A Rising Tide Lifts All Boats

Dec
3
2013

Written by Caitlin Endyke

An estimated 92 million shoppers took advantage of holiday deals on Black Friday this year.  Yet as those of us too full from Thanksgiving leftovers to brave the box-store crowds watched the usual reports of long lines and record sales on news broadcasts throughout the day, a few other stories stood out amongst the crowd.  Over 110 people were arrested at Walmarts across the country, not for fights in early-morning lines, but for staging protests that demanded better wages for the retailer’s employees.  In between talk of college finals and football prospects, conversation at my family’s Thanksgiving table turned toward a discussion of whether or not Walmart’s form of capitalism (one that maximizes shareholder profit at the expense of employee wages and benefits) was ultimately detrimental to the economy at large. Walmart employs 1.3 million Americans – the largest private employer in the country – and earns $17 billion in profits annually.  Yet workers are fighting for an hourly wage that would amount to just $25,000 per year for a full-time worker – an amount just above the poverty line. 

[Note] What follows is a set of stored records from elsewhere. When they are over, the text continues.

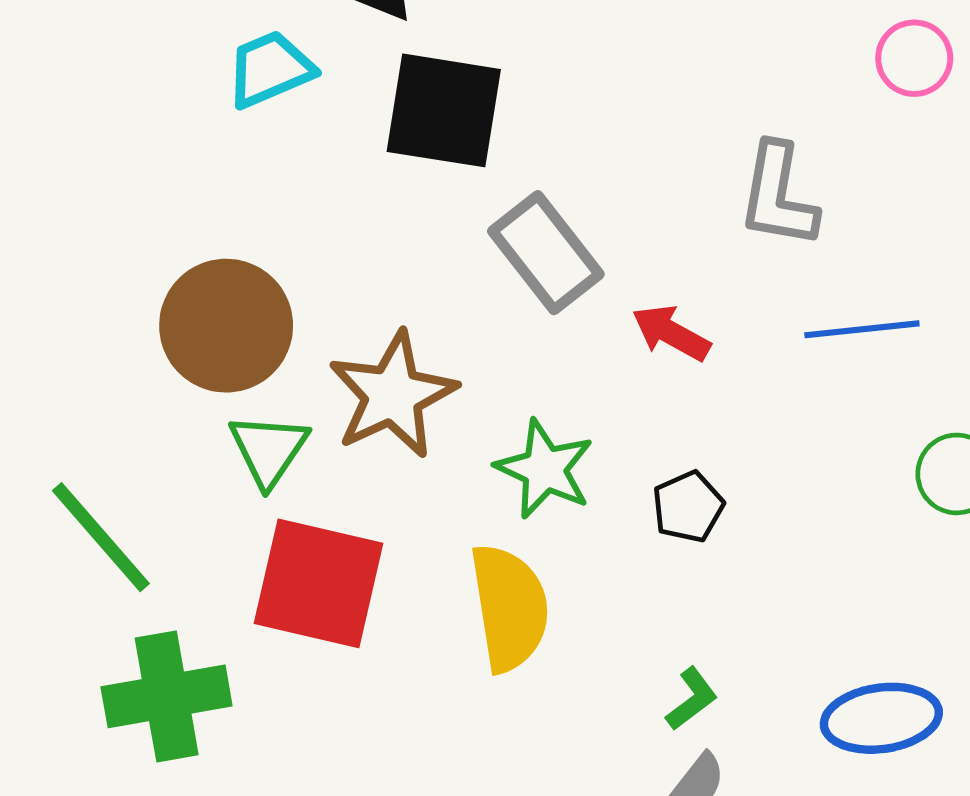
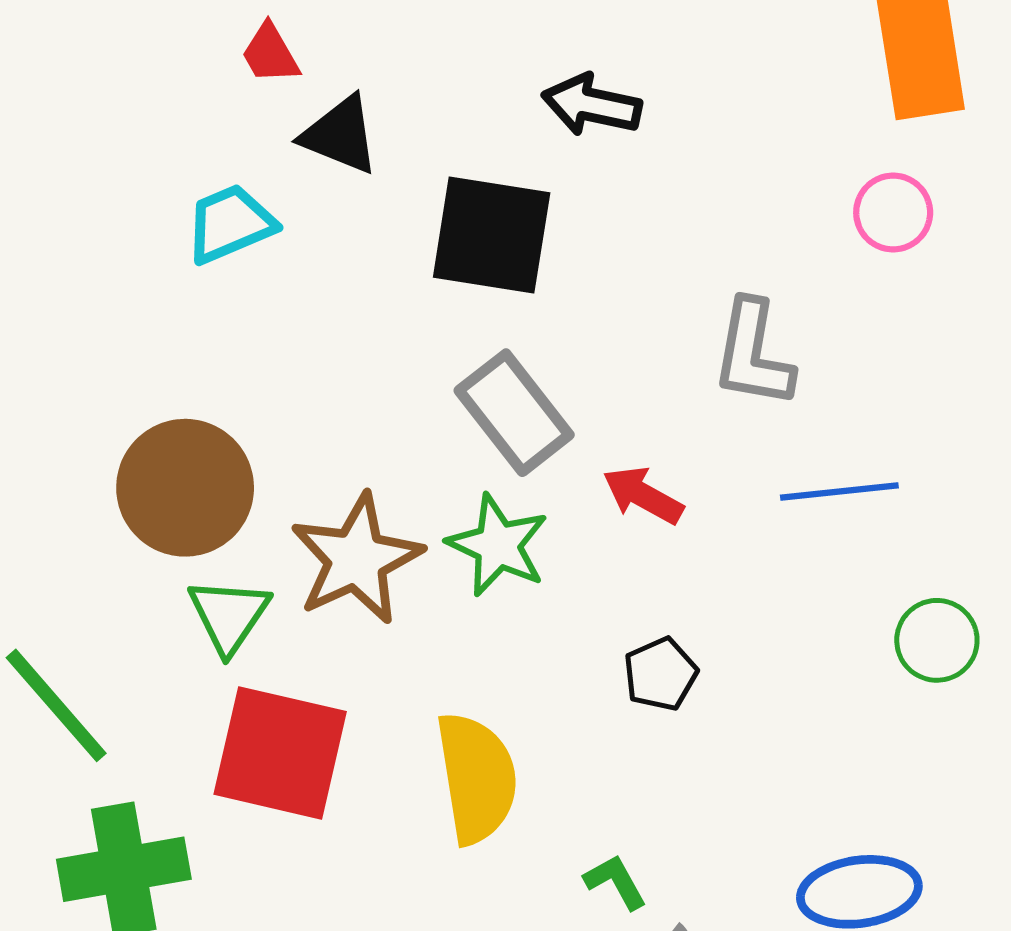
black square: (444, 110) -> (492, 235), moved
green star: (545, 469) -> (498, 545), moved
green L-shape: (692, 699) -> (615, 882), moved, turned -82

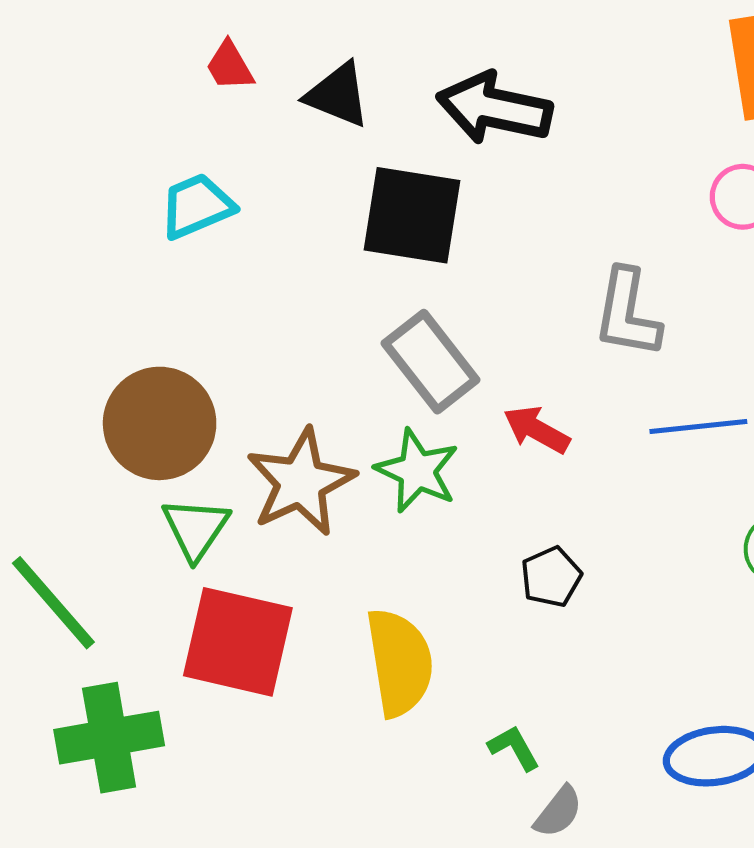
black arrow: (592, 105) -> (494, 108), size x1.4
black triangle: (340, 135) -> (338, 95), moved

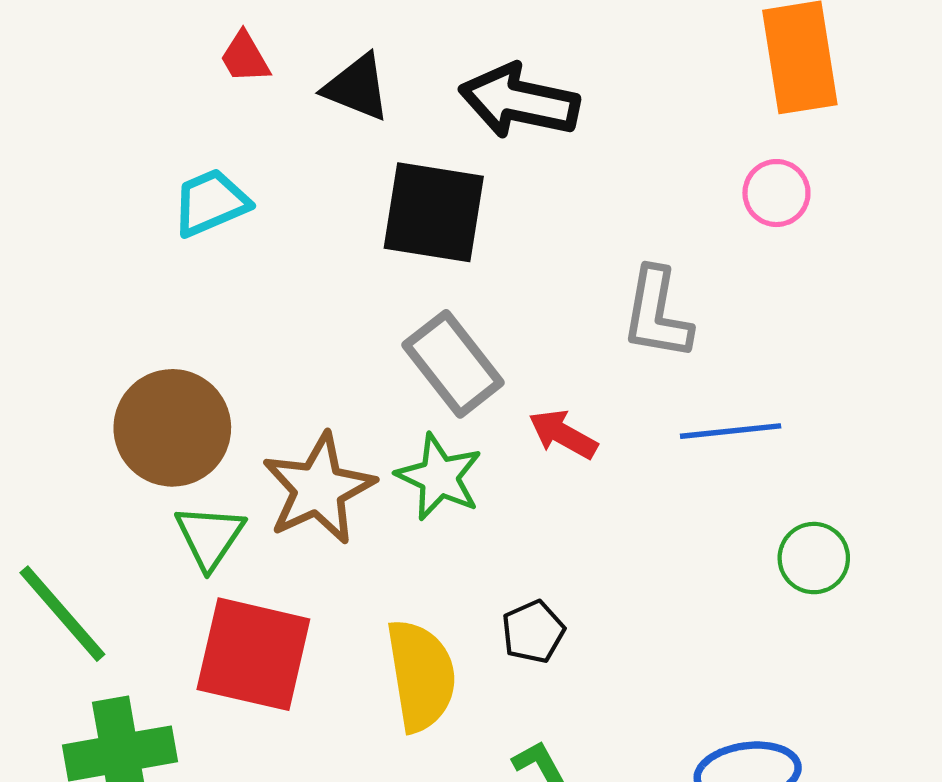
black pentagon: (551, 577) -> (533, 632), moved

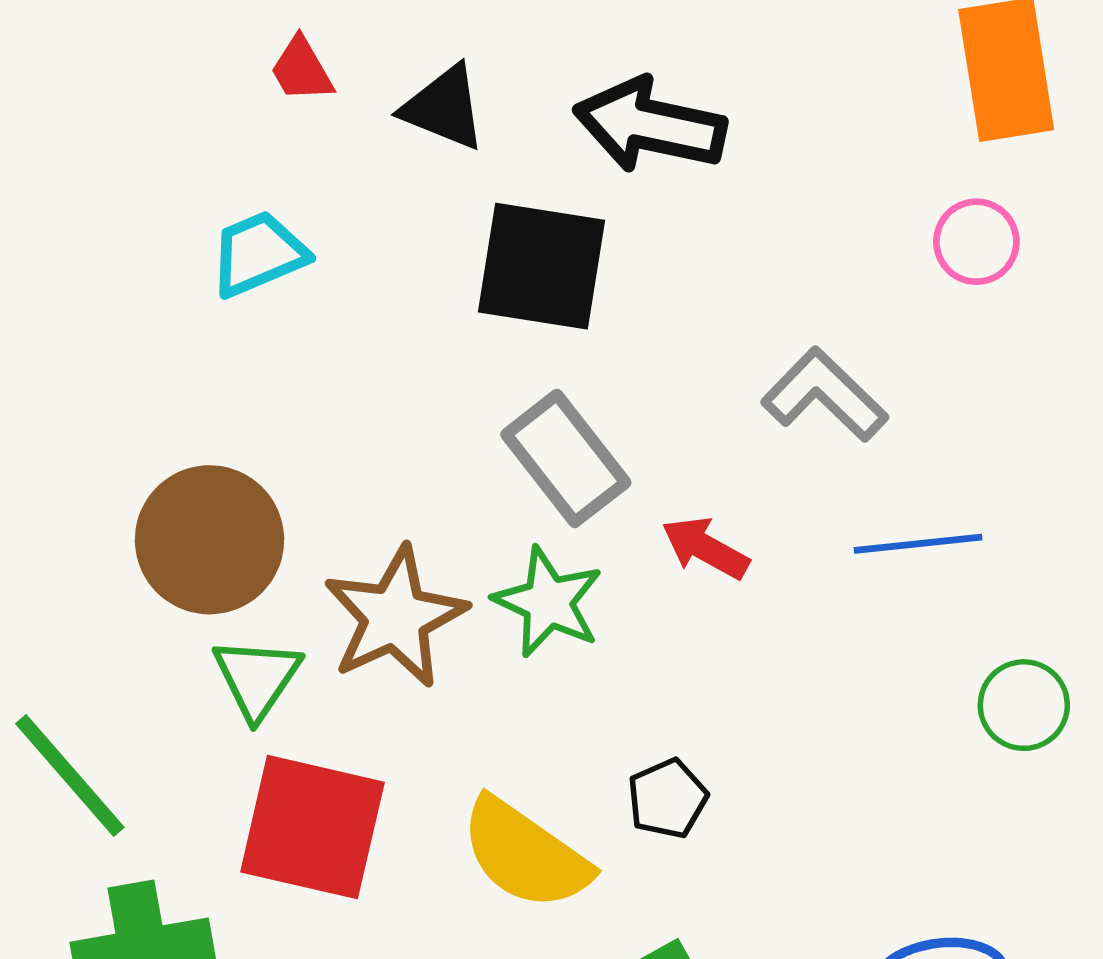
gray L-shape: (657, 314) -> (825, 395), turned 124
yellow semicircle: (421, 675) -> (525, 854), turned 134

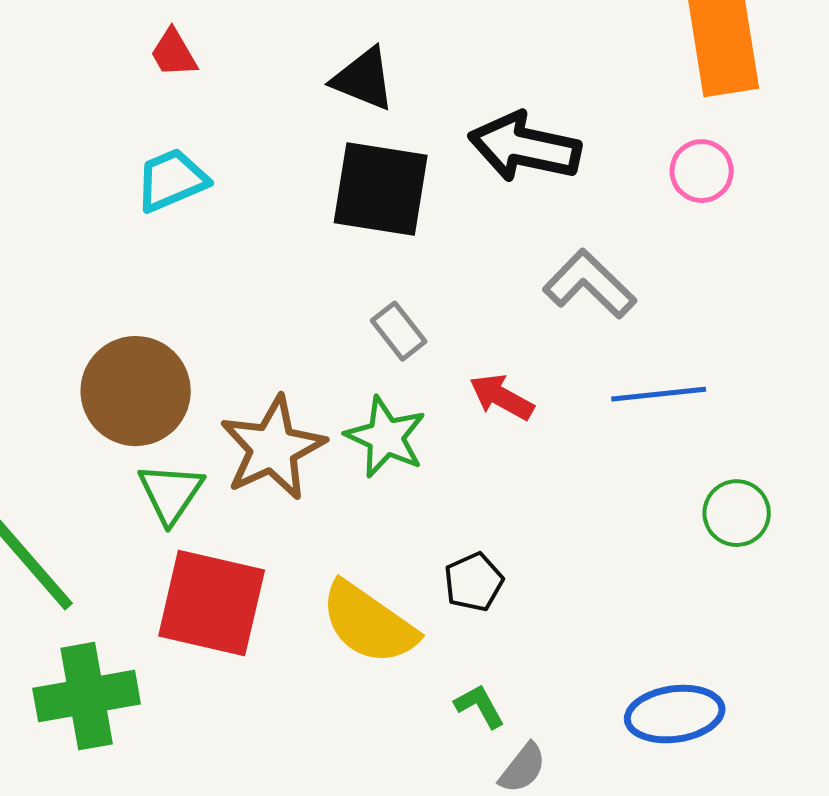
red trapezoid: (302, 70) -> (174, 53), moved
black triangle: (444, 108) -> (364, 79), moved
black arrow: (650, 125) -> (525, 147), moved
gray rectangle: (566, 458) -> (399, 331), size x0.6

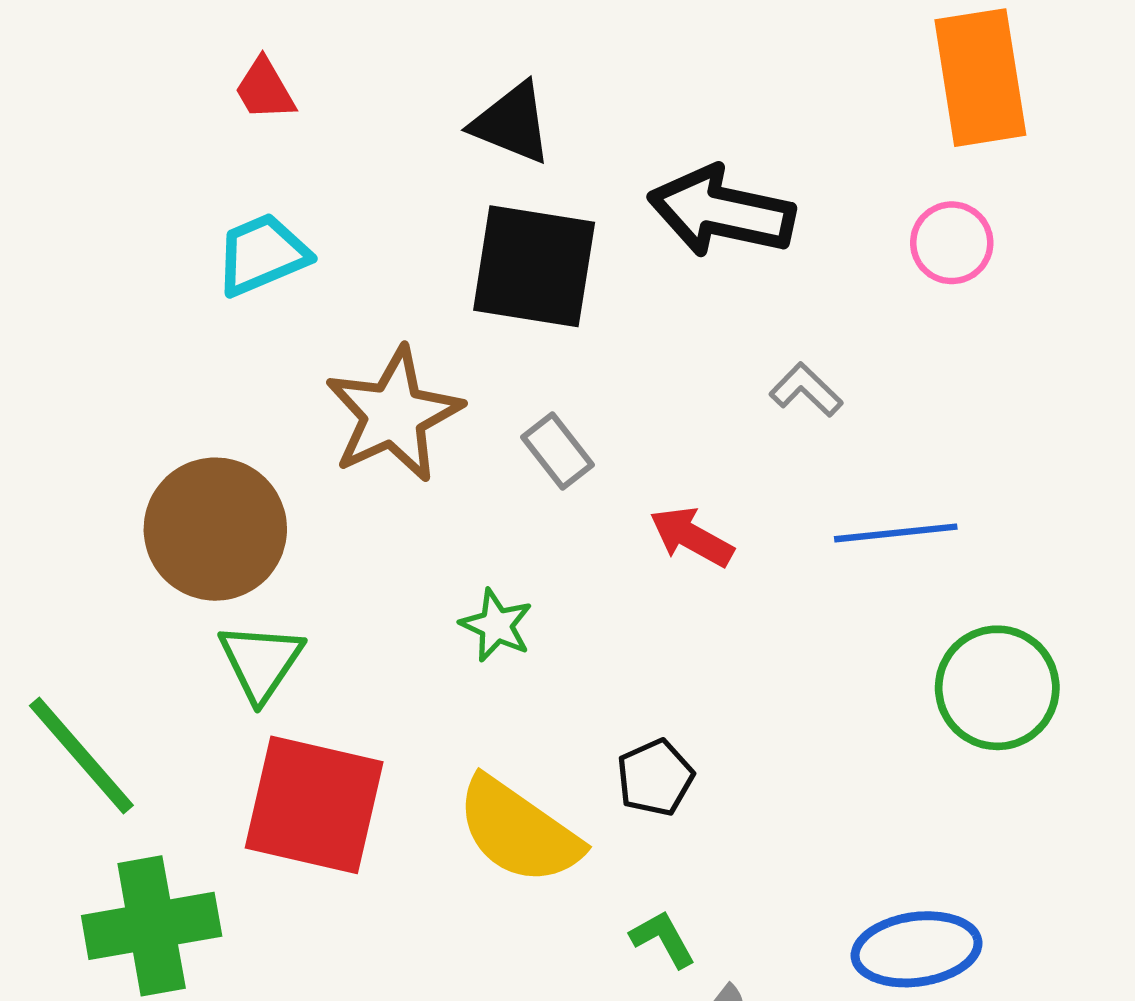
gray L-shape: (590, 284) -> (806, 390), size x0.6
green star: (386, 437) -> (496, 625), moved, size x0.7
brown star: (273, 448) -> (394, 415), moved
green circle: (737, 513) -> (997, 688), size x1.4

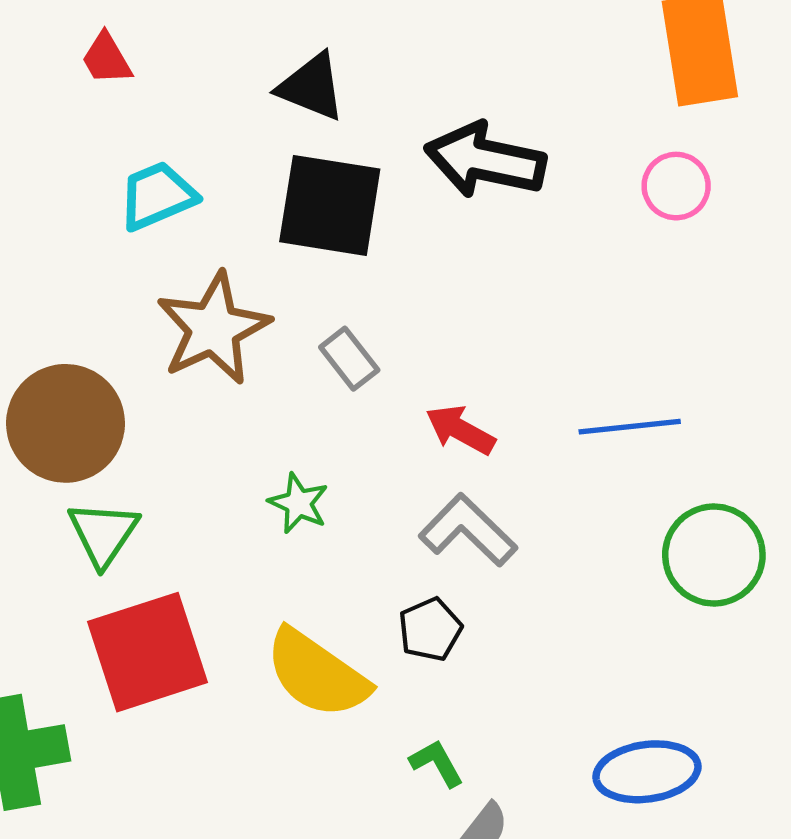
cyan trapezoid: (262, 255) -> (157, 196), moved
gray L-shape: (806, 390) -> (468, 530), moved, size x1.6
red square: (314, 805) -> (147, 652), turned -31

Of course Walmart is far from the only culprit.  Big-businesses in America have been systematically de-valuing workers since the late 1970s.  This amazing historical analysis from the American Prospect begins in 1974 – the first year in which American wages declined since the end of World War II – and outlines exactly how the average American worker has continued to lose earning power in the years since.  While from 1947 until 1974 American’s earnings basically matched their productivity, from 1975 onward the raise in productivity has outpaced the rise in earnings by almost 150%. Meanwhile, the federal minimum wage is over three dollars lower than it was in 1968, when accounting for inflation. The share of workers provided with health insurance from their employers has fallen almost 15% since 1979. While the US remains number 1 in the world for hours worked per employee, we’re last when you compare annual wage growth to annual growth in productivity. All the while, US CEO’s are raking in over 250% more of the profit share than they were getting in the 1960s.

The Prospect article outlines a myriad of reasons for the decline of power of American workers.  The decrease in Union power, trade treaties that made overseas manufacturing easier, and low-wage retail jobs taking up a growing share of a workforce that was once dominated by skilled manufacturing – all contribute to the fact that the average American worker is making comparatively less than he did forty years ago.  While the article is admittedly very long, it’s worth taking the time to read.  While many are talking about the economic insecurities of America’s middle and lower classes, few are outlining just how we got to where we are today. Sometimes we lose sight of the fact that it wasn’t always this way.  As little as a generation ago, American workers felt secure in their jobs and their ability to move up the economic ladder.  They could count on making more next year than they made in this one. We need to remember how we got here, in order to try to make our way back.